EXERCISE DIRECTIONS:
Repeat every line of the data verbatim.

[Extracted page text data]
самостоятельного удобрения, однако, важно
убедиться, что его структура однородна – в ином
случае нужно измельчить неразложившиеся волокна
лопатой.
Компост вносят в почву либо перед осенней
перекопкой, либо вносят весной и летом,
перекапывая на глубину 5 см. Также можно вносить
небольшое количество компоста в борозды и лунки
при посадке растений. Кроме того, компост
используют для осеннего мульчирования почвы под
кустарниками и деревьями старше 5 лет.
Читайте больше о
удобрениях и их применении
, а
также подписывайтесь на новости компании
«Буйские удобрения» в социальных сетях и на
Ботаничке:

YOUR SOLUTION:
самостоятельного удобрения, однако, важно
убедиться, что его структура однородна – в ином
случае нужно измельчить неразложившиеся волокна
лопатой.
Компост вносят в почву либо перед осенней
перекопкой, либо вносят весной и летом,
перекапывая на глубину 5 см. Также можно вносить
небольшое количество компоста в борозды и лунки
при посадке растений. Кроме того, компост
используют для осеннего мульчирования почвы под
кустарниками и деревьями старше 5 лет.
Читайте больше о
удобрениях и их применении
, а
также подписывайтесь на новости компании
«Буйские удобрения» в социальных сетях и на
Ботаничке:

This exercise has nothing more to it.